While the molecular structures of 9-cis retinoic acid and 1alpha,25-dihydroxyvitamin D3 are very different, the nuclear receptors for these compounds are members of the same superfamily of ligand-activated transcription factors and are known to heterodimerize and modulate transcription of genes involved in cellular growth and differentiation. Previous cell culture work has demonstrated the potential for synergistic effects between retinoids and vitamin D. Whether this synergism exists in vivo has yet to be established. This research examined whether 9-cis retinoic acid and 1alpha,25-dihydroxyvitamin D 3, alone or combined, could exert significant protective effects against lung cancer development in vivo in the A/J mouse model of carcinogen-induced lung cancer. We found that dietary supplementation with 9-cis retinoic acid resulted in a significant decline in tumor mutliplicity, without apparent toxicity aside from slight weight loss at the highest dose. Dietary supplementation with 1alpha,25-dihydroxyvitamin D3 resulted in highly significant declines in both tumor incidence and tumor multiplicity. Although weight loss and symptoms of systemic hypercalcemia were observed at all 1alpha,25-dihydroxyvitamin D3 doses tested, adding 9-cis retinoic acid to the 1alpha,25-dihydroxyvitamin D3 treatment resulted in a highly significant chemopreventive effect without any evidence of toxicity.
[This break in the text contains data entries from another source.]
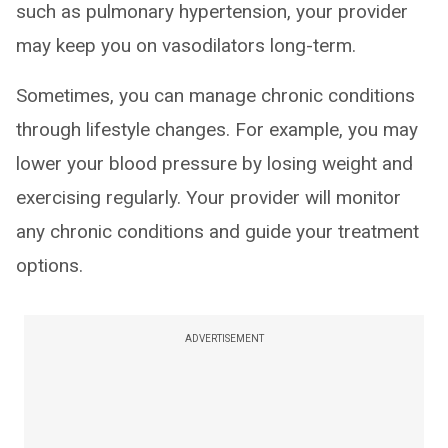
such as pulmonary hypertension, your provider
may keep you on vasodilators long-term.
Sometimes, you can manage chronic conditions
through lifestyle changes. For example, you may
lower your blood pressure by losing weight and
exercising regularly. Your provider will monitor
any chronic conditions and guide your treatment
options.
ADVERTISEMENT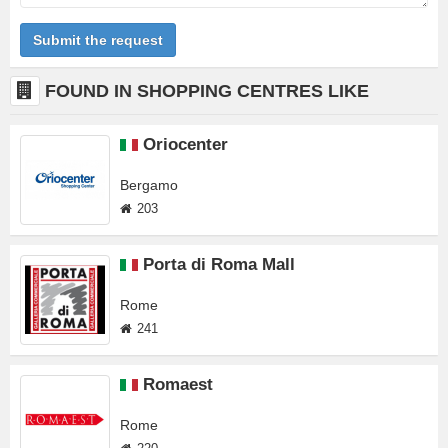
Submit the request
FOUND IN SHOPPING CENTRES LIKE
Oriocenter
Bergamo
203
Porta di Roma Mall
Rome
241
Romaest
Rome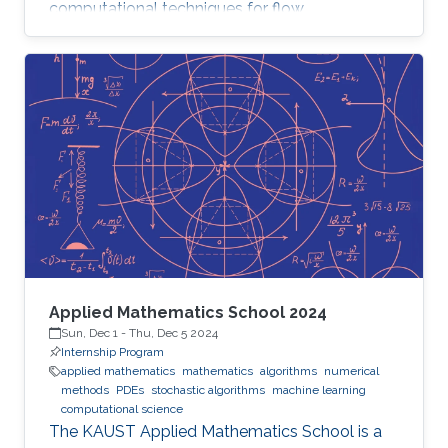
computational techniques for flow
optimization and quantitative flow analysis.
Applied Mathematics School 2024
Sun, Dec 1
-
Thu, Dec 5 2024
Internship Program
applied mathematics
mathematics
algorithms
numerical
methods
PDEs
stochastic algorithms
machine learning
computational science
The KAUST Applied Mathematics School is a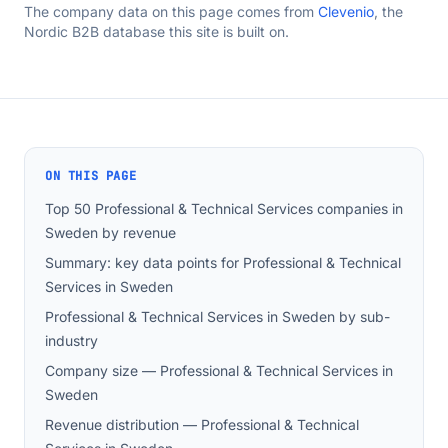
The company data on this page comes from
Clevenio
, the
Nordic B2B database this site is built on.
ON THIS PAGE
Top 50 Professional & Technical Services companies in
Sweden by revenue
Summary: key data points for Professional & Technical
Services in Sweden
Professional & Technical Services in Sweden by sub-
industry
Company size — Professional & Technical Services in
Sweden
Revenue distribution — Professional & Technical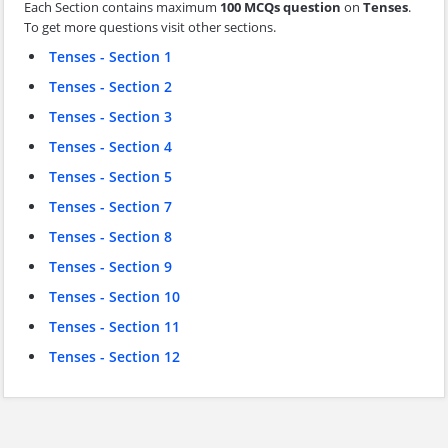
Each Section contains maximum
100 MCQs question
on
Tenses
.
To get more questions visit other sections.
Tenses - Section 1
Tenses - Section 2
Tenses - Section 3
Tenses - Section 4
Tenses - Section 5
Tenses - Section 7
Tenses - Section 8
Tenses - Section 9
Tenses - Section 10
Tenses - Section 11
Tenses - Section 12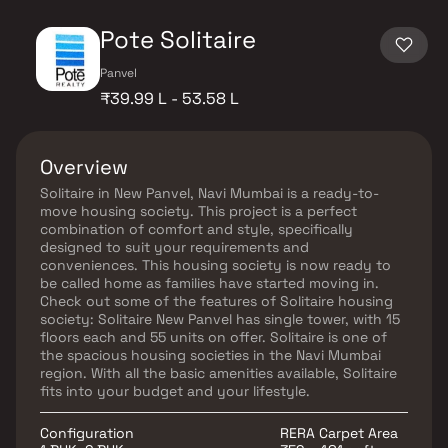
Pote Solitaire
Panvel
₹39.99 L - 53.58 L
Overview
Solitaire in New Panvel, Navi Mumbai is a ready-to-
move housing society. This project is a perfect
combination of comfort and style, specifically
designed to suit your requirements and
conveniences. This housing society is now ready to
be called home as families have started moving in.
Check out some of the features of Solitaire housing
society: Solitaire New Panvel has single tower, with 15
floors each and 55 units on offer. Solitaire is one of
the spacious housing societies in the Navi Mumbai
region. With all the basic amenities available, Solitaire
fits into your budget and your lifestyle.
Configuration
RERA Carpet Area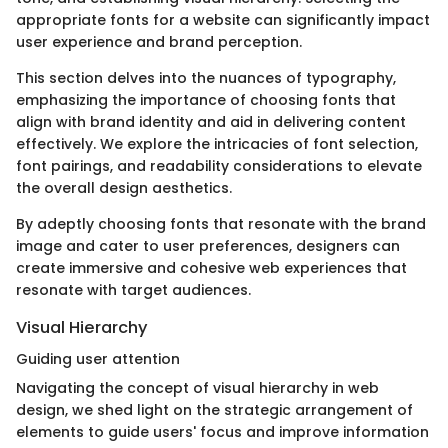
appropriate fonts for a website can significantly impact
user experience and brand perception.
This section delves into the nuances of typography,
emphasizing the importance of choosing fonts that
align with brand identity and aid in delivering content
effectively. We explore the intricacies of font selection,
font pairings, and readability considerations to elevate
the overall design aesthetics.
By adeptly choosing fonts that resonate with the brand
image and cater to user preferences, designers can
create immersive and cohesive web experiences that
resonate with target audiences.
Visual Hierarchy
Guiding user attention
Navigating the concept of visual hierarchy in web
design, we shed light on the strategic arrangement of
elements to guide users' focus and improve information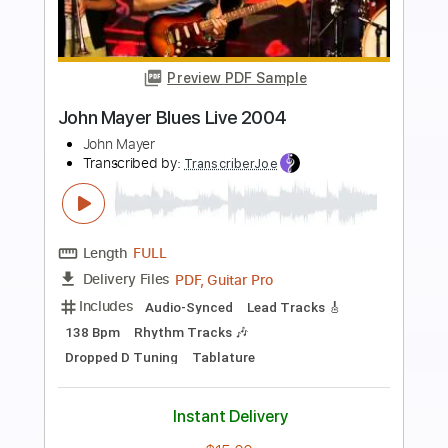
Preview PDF Sample
In The Garden - John Law
John Lawist
Transcribed by:
totipribado
Length
FULL
PDF, Guitar Pro
Delivery Files
Includes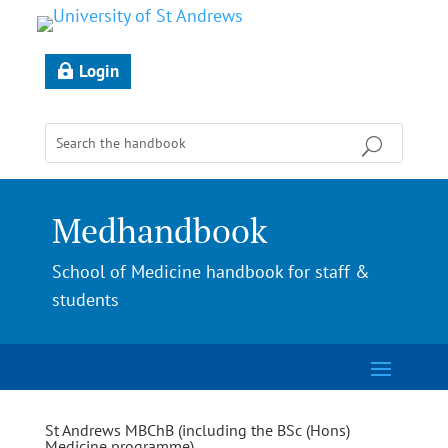
Login
Medhandbook
School of Medicine handbook for staff &
students
St Andrews MBChB (including the BSc (Hons)
Medicine programme)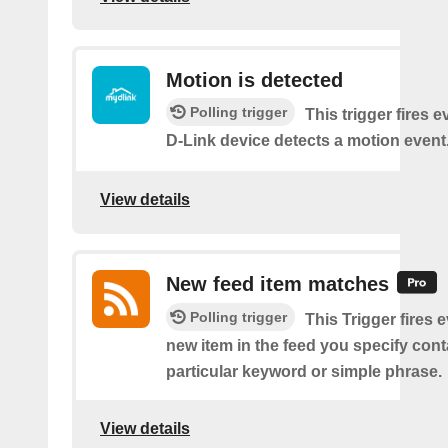
Motion is detected
Polling trigger
This trigger fires 
D-Link device detects a motion event
View details
New feed item matches
Polling trigger
This Trigger fires 
new item in the feed you specify cont
particular keyword or simple phrase.
View details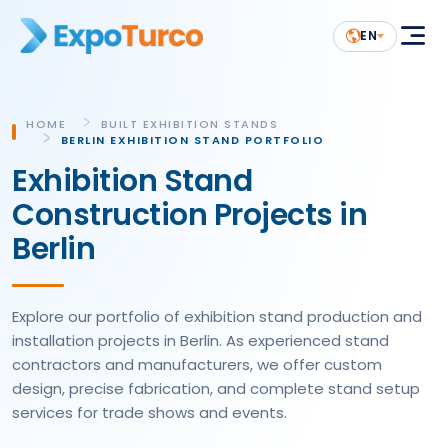
EN
HOME
BUILT EXHIBITION STANDS
BERLIN EXHIBITION STAND PORTFOLIO
Exhibition Stand
Construction Projects in
Berlin
Explore our portfolio of exhibition stand production and
installation projects in Berlin. As experienced stand
contractors and manufacturers, we offer custom
design, precise fabrication, and complete stand setup
services for trade shows and events.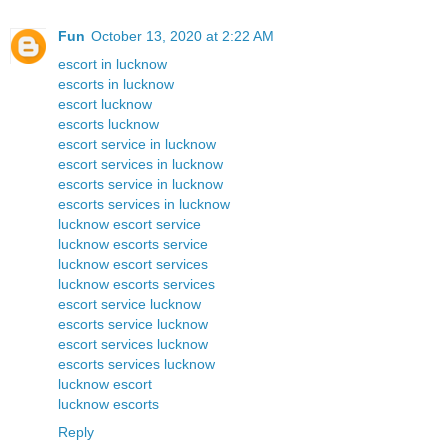
Fun
October 13, 2020 at 2:22 AM
escort in lucknow
escorts in lucknow
escort lucknow
escorts lucknow
escort service in lucknow
escort services in lucknow
escorts service in lucknow
escorts services in lucknow
lucknow escort service
lucknow escorts service
lucknow escort services
lucknow escorts services
escort service lucknow
escorts service lucknow
escort services lucknow
escorts services lucknow
lucknow escort
lucknow escorts
Reply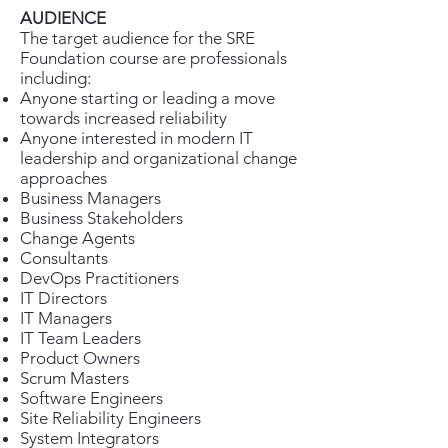
AUDIENCE
The target audience for the SRE
Foundation course are professionals
including:
Anyone starting or leading a move
towards increased reliability
Anyone interested in modern IT
leadership and organizational change
approaches
Business Managers
Business Stakeholders
Change Agents
Consultants
DevOps Practitioners
IT Directors
IT Managers
IT Team Leaders
Product Owners
Scrum Masters
Software Engineers
Site Reliability Engineers
System Integrators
Therefore, it appears that 9-cis retinoic acid can mitigate the effects of vitamin D toxicity without reducing chemoprevetive efficacy. We further demonstrated that the antagonistic effect of 9-cis retinoic acid is not associated{09}with changes in{09} 1alpha,25-dihydroxyvitamin D3 catabolism, and that the chemopreventive effects of 9-cis retinoic acid and 1alpha,25-dihydroxyvitamin D3 do not appear to be mediated by changes in the expression of relevant nuclear hormone receptors, cell cycle regulators p21 or p27, or insulin-like growth factor binding protein-3. Future research should focus on determining what other molecular mechanisms may be involved in the chemopreventive effects of these agents against lung carcinogenesis in vivo, and should investigate the possibility that 9-cis retinoic acid and 1alpha,25-dihydroxyvitamin D3 may act by decreasing the susceptibility of a small population of bronchioalveolar stem cells to transforming mutations, or by depleting transformed lung cancer stem cells before extensive proliferation and metastasis.